1. 2.3.

Ann Arbor Spark

CLD: Software for Language Documentation

Tuesday, August 20 2019 at 6:00pm - 8:00pm

Dr. Steven Abney, Linguistics Professor at the University of Michigan, will be presenting on software he created for language documentation.

“I’d like to describe an application for language documentation, specifically, entry of text and audio, transcription, and translation. It provides tight integration of audio, text, and lexicon; in fact, the lexicon is automatically constructed from the texts.

In some ways the real question is not what CLD is, but why I wrote it. I describe a linguistic approach that I call “inductive general grammar,” or, more casually, “linguistics with a computational attitude,” in which the big question is how one can automatically learn a complete language. The first order of business is the collection of a large training set—standard operating procedure in computational linguistics but a novel idea for linguistics. In this case, though, the items in the training set are entire languages.

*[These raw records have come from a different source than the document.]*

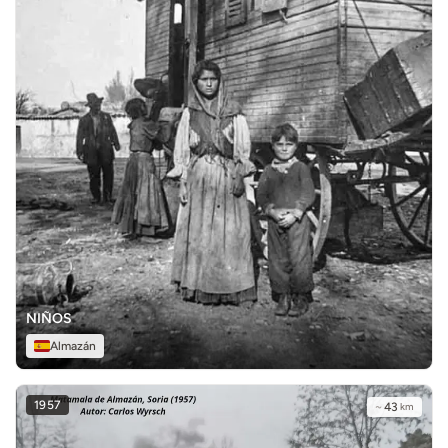
NIÑOS
Almazán
1957
~
43
km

The current rate of language loss gives the matter urgency. The Universal Dependencies treebanks are a terrific resource, but they only touch 1% of the world’s languages. How can we accelerate the collection of data? The idea behind CLD is to do so via a mutually beneficial collaboration with speaker communities. Transmission to the next generation is a major issue, and CLD aims to provide a self-study complement to immersion learning.

This will not be the typical A2D-NLP talk: it will be mostly about linguistics and a user interface. But the next steps pose some fascinating challenges for computational linguistics, such as automatic phonetic transcription and automatic translation-lexicon construction.”

Ann Arbor SPARK Central Innovation Center
330 East Liberty Street
Ann Arbor, MI, USA